Meskipun Petunjuk Teknis (Juknis) serta kuota daya tampung sekolah negeri telah diatur dengan terperinci, implementasi dan ketaatan aturan di lapangan masih sering menjadi sorotan tajam dari kalangan legislatif.
Wakil Ketua Komisi IV DPRD Samarinda, Sri Puji Astuti, mengungkapkan tingginya keluhan warga, terutama saat masa reses.
Banyak orang tua yang mendatangi DPRD atau kediamannya untuk meminta bantuan agar anak mereka diloloskan ke sekolah negeri favorit, meskipun secara aturan tidak memenuhi syarat.
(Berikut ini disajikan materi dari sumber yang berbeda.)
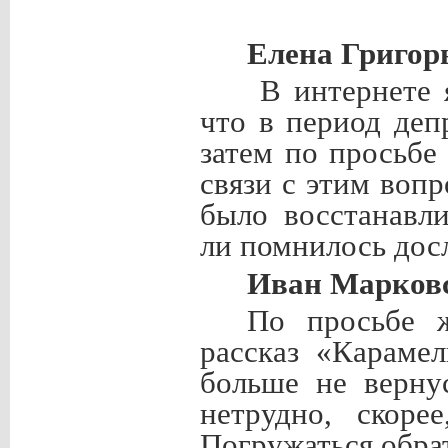
Елена Григор
В интернете 
что в период деп
затем по просьбе
связи с этим воп
было восстанавл
ли помнилось дос
Иван Марков
По просьбе ж
рассказ «Караме
больше не верну
нетрудно, скоре
Погружаться обрат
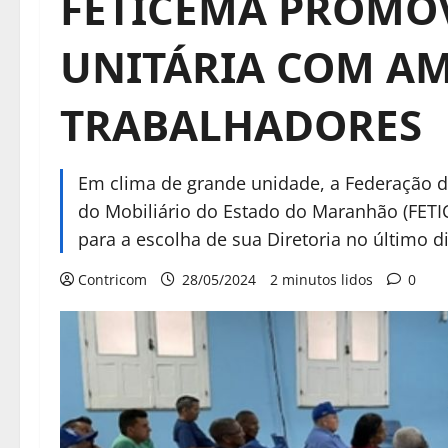
FETICEMA PROMOV
UNITÁRIA COM AM
TRABALHADORES
Em clima de grande unidade, a Federação d
do Mobiliário do Estado do Maranhão (FETI
para a escolha de sua Diretoria no último d
Contricom
28/05/2024
2 minutos lidos
0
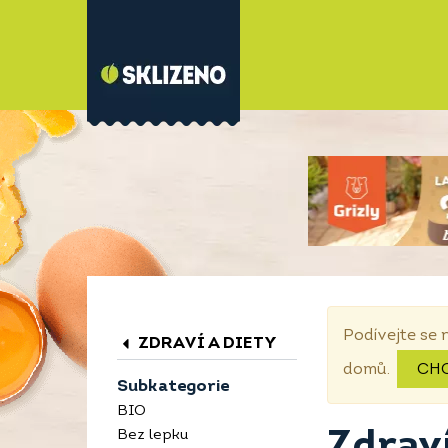
Podívejte se 
ZDRAVÍ A DIETY
domů.
CH
Subkategorie
BIO
Zdraví
Bez lepku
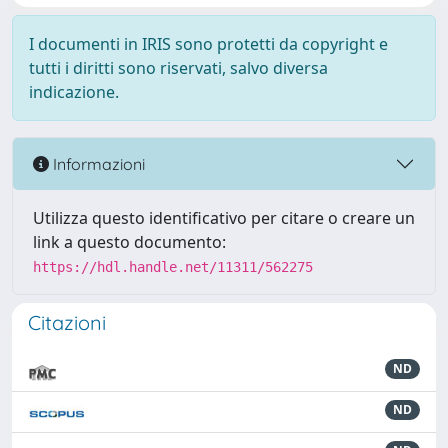
I documenti in IRIS sono protetti da copyright e
tutti i diritti sono riservati, salvo diversa
indicazione.
Informazioni
Utilizza questo identificativo per citare o creare un
link a questo documento:
https://hdl.handle.net/11311/562275
Citazioni
ND
ND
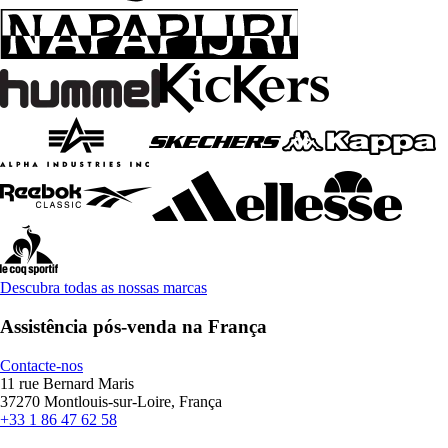
Descubra todas as nossas marcas
Assistência pós-venda na França
Contacte-nos
11 rue Bernard Maris
37270 Montlouis-sur-Loire, França
+33 1 86 47 62 58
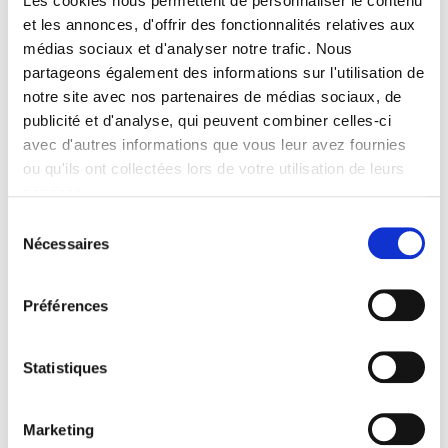
Les cookies nous permettent de personnaliser le contenu
L’un et l’autre pour le Cheval de Trait Ardennais, c’est
et les annonces, d'offrir des fonctionnalités relatives aux
hallucinant. De ce cheval emblématique de l’Ardenne, ils
médias sociaux et d'analyser notre trafic. Nous
ont fait leur carburant de vie et le moteur […]
partageons également des informations sur l'utilisation de
notre site avec nos partenaires de médias sociaux, de
Gladys à l’assaut des
publicité et d'analyse, qui peuvent combiner celles-ci
ronciers
avec d'autres informations que vous leur avez fournies
ou qu'ils ont collectées lors de votre utilisation de leurs
services.
Sélection
Nécessaires
du
consentement
Préférences
Statistiques
Marketing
“Sebenarnya aturan main dan daya tampungnya sudah sangat jelas. Namun permasalahannya, apakah ini ditaati oleh pelaksana di bawah? Di sisi lain masyarakat kita masih banyak yang belum paham sehingga memaksakan anaknya masuk negeri, ditambah kendala fasilitas pendidikan yang belum merata di Samarinda,” tegas Puji ditemui di Samarinda, Senin (25/5/2026).
Untuk mengurai benang kusut SPMB tersebut, Puji menilai pemerintah kota tidak bisa serta-merta membangun sekolah negeri baru karena berisiko mematikan operasional sekolah swasta.
Sebagai solusi, DPRD Samarinda mengusulkan program strategis berupa subsidi silang. Anak-anak yang tidak tertampung di sekolah negeri akan dilimpahkan ke sekolah swasta dengan bantuan pembiayaan Sumbangan Pembinaan Pendidikan (SPP) dari Pemerintah Kota Samarinda.
Meski begitu, ia menyayangkan pelaksanaan program bantuan yang ada saat ini masih menghadapi sejumlah kendala.
“Sayangnya, program subsidi bagi siswa swasta ini belum berjalan optimal karena perubahan pola pendataan DTKS dari pusat dan efisiensi anggaran daerah. Ke depannya, sosialisasi SPMB harus terus dievaluasi dan digencarkan hingga ke ketua RT agar masyarakat tidak lagi kebingungan,” pungkasnya. (Adv/MF).